If you have examples of notations you are struggling with feel free to post. Perhaps make a list. Look up the latex symbols required, as in http://web.ift.uib.no/Teori/KURS/WRK/TeX/symALL.html, or a post in PF (the faq talks about latex and writing equations).

Xilor · Aug 28, 2016

The main mathematics GR is differential geometry, which can be very technical. However, for a first look in GR. you do not need to know many technicalities. A book that teaches GR without going into the geometric details, or describing spacetime as a manifold, is Weinberg's "gravitation and cosmology". This wasactuallythe first book I learned GR from, and it allowed me to learn it really early on. Later I needed to learn manifolds anyway, though.

Unfortunately it's more the technical side that I'm interested in now. Conceptually most of GR seems clear, but I'm trying to work myself towards the point where I could understand and perhaps work with the field equations etc.

Lucas SV said:

If you have examples of notations you are struggling with feel free to post.
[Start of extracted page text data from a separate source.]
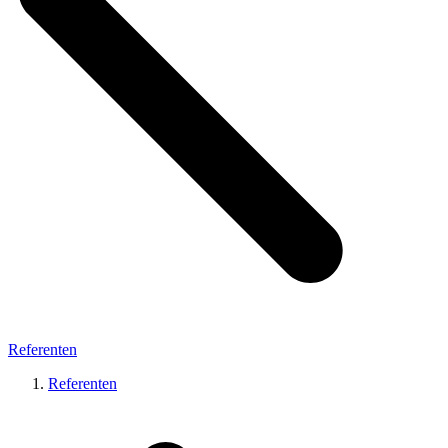
Referenten
Referenten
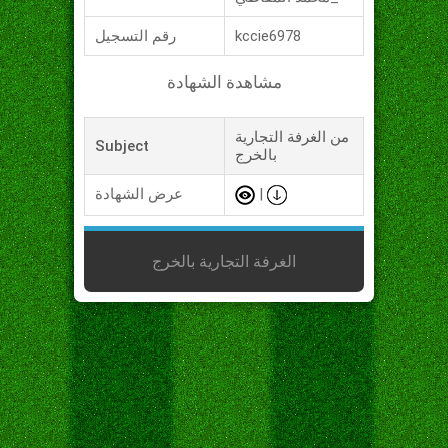
kccie6978
رقم التسجيل
مشاهدة الشهادة
من الغرفة التجارية
Subject
بالخرج
|
عرض الشهادة
الغرفة التجارية بالخرج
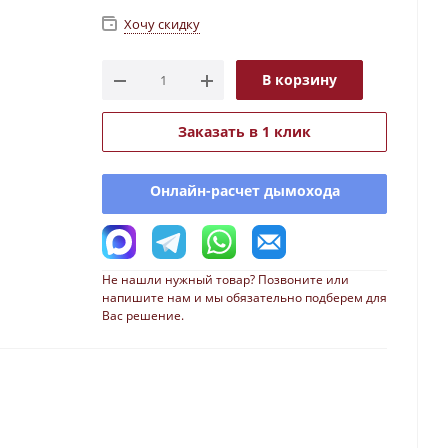
Хочу скидку
В корзину
Заказать в 1 клик
Онлайн-расчет дымохода
Не нашли нужный товар? Позвоните или
напишите нам и мы обязательно подберем для
Вас решение.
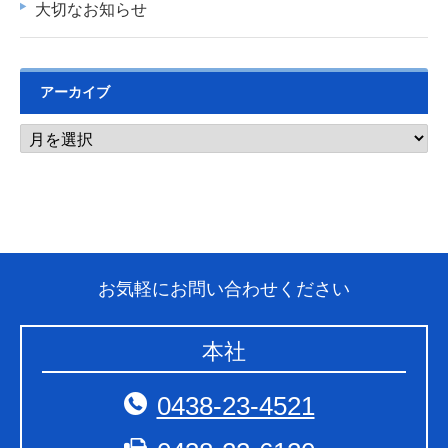
大切なお知らせ
アーカイブ
お気軽にお問い合わせください
本社
0438-23-4521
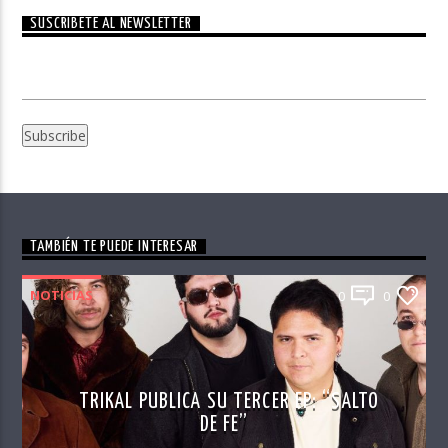
SUSCRÍBETE AL NEWSLETTER
TAMBIÉN TE PUEDE INTERESAR
NOTICIAS
0
0
TRIKAL PUBLICA SU TERCER EP: “SALTO
DE FE”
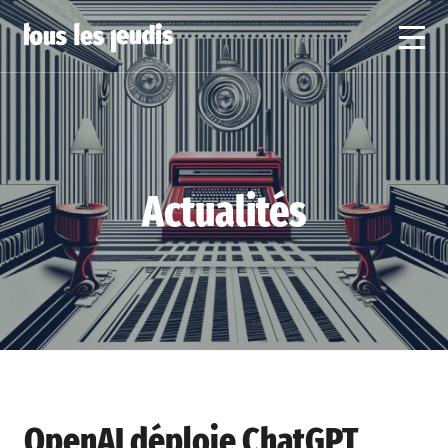
Actualités
OpenAI déploie ChatGPT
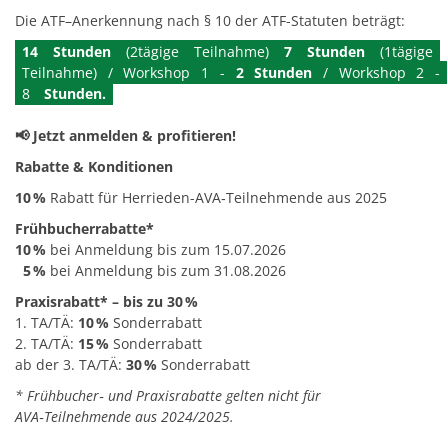
Die ATF–Anerkennung nach § 10 der ATF-Statuten beträgt:
14 Stunden
(2tägige Teilnahme)
7 Stunden
(1tägige
Teilnahme) / Workshop 1 -
2 Stunden
/ Workshop 2 -
8
Stunden.
📢 Jetzt anmelden & profitieren!
Rabatte & Konditionen
10 %
Rabatt für Herrieden-AVA‑Teilnehmende aus 2025
Frühbucherrabatte*
10 %
bei Anmeldung bis zum 15.07.2026
5 %
bei Anmeldung bis zum 31.08.2026
Praxisrabatt* – bis zu 30 %
1. TA/TÄ:
10 %
Sonderrabatt
2. TA/TÄ:
15 %
Sonderrabatt
ab der 3. TA/TÄ:
30 %
Sonderrabatt
* Frühbucher‑ und Praxisrabatte gelten nicht für
AVA‑Teilnehmende aus 2024/2025.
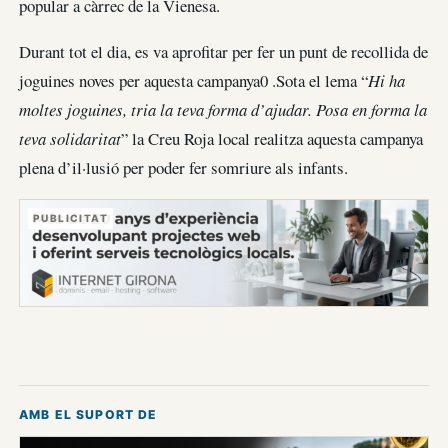
popular a càrrec de la Vienesa.
Durant tot el dia, es va aprofitar per fer un punt de recollida de
joguines noves per aquesta campanya0 .Sota el lema “
Hi ha
moltes joguines, tria la teva forma d’ajudar. Posa en forma la
teva solidaritat
” la Creu Roja local realitza aquesta campanya
plena d’il·lusió per poder fer somriure als infants.
PUBLICITAT
AMB EL SUPORT DE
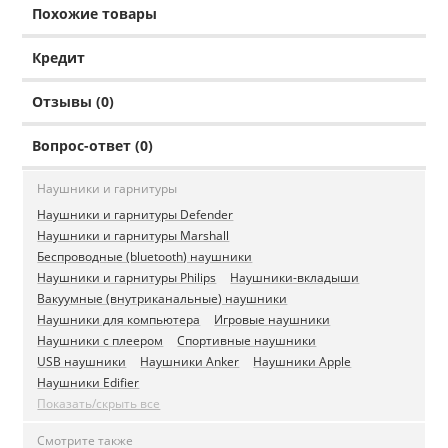
Похожие товары
Кредит
Отзывы (0)
Вопрос-ответ (0)
Наушники и гарнитуры
Наушники и гарнитуры Defender
Наушники и гарнитуры Marshall
Беспроводные (bluetooth) наушники
Наушники и гарнитуры Philips
Наушники-вкладыши
Вакуумные (внутриканальные) наушники
Наушники для компьютера
Игровые наушники
Наушники с плеером
Спортивные наушники
USB наушники
Наушники Anker
Наушники Apple
Наушники Edifier
Показать/скрыть все
Смотрите также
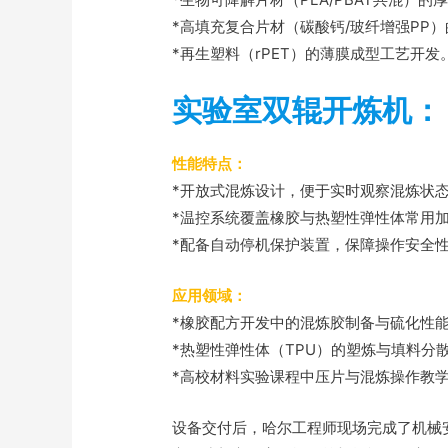
*高填充复合片材（碳酸钙/玻纤增强PP
*再生塑料（rPET）的薄膜成型工艺开发
实验室双辊开炼机：
性能特点：
*开放式混炼设计，便于实时观察混炼状
*温控系统覆盖橡胶与热塑性弹性体常用
*配备自动停机保护装置，保障操作安全
应用领域：
*橡胶配方开发中的混炼胶制备与硫化性
*热塑性弹性体（TPU）的塑炼与填料分
*高校材料实验课程中压片与混炼操作教
设备交付后，哈尔工程师现场完成了机械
For example, I was pointed to the Sean Caroll lectures and quickly got stuck on some of the earliest sections.
https://preposterousuniverse.com/wp-content/uploads/grnotes-one.pdf
Up to (1.8) I don't have any problems following. At (1.9) I start having trouble. It took me some time here to figure out that the x^u and x^v actually refer to vectors using all of the dimensions, rather than just meaning one value of one dimension. but ok, I got through it.
At (1.10), I have no clue why the prime goes on top of the indice and I don't know why the delta is missing now, but conceptually still no problems here.
From (1.12) I can tell what (1.11) is supposed to be, but would not have figured it out otherwise. What is happening with these indices, why is the 'u' flying over to the matrix when he just referred to multiplying by x^u what is its meaning up there at the matrix?
(1.13) makes me confident that I have no idea what is going on. What are these 'T' indices, why is this what we 'would like', how can I tell that whatever he's doing here relates to things being invariant? Where did the delta-x's suddenly come from and why do have two of them. Are the T's even behind the numbers they belong to, or are they in front? What happened to all those other indices we were using earlier? Does this no longer apply to all dimensions? What?
Then he transforms whatever that was, using a 'therefore' and an 'or' to whatever (1.15) is, and I know I should just abandon this.

Another example, in this book by Schutz:
http://202.38.64.11/~jmy/documents/ebooks/Schutz%20A%20First%20Course%20in%20General%20Relativity(Second%20Edition).pdf
It starts out innocently enough, until (1.2) happens. A sudden transformation into some notation I don't understand. Okay, alpha and beta here are just 0,1,2,3 apparently, and I know what is supposed to come out of it so I have some vague idea. But when he then gets to (1.3), there is no way I can still follow, and again might as well abandon.

Lucas SV · Aug 28, 2016

Ok, I may have come across these notes when I started learning tensorial notation. I think I had similar struggles. Anyway I will try to answer each problem.

Xilor said:

At (1.9) I start having trouble. It took me some time here to figure out that the xu and xv actually refer to vectors using all of the dimensions, rather than just meaning one value of one dimension.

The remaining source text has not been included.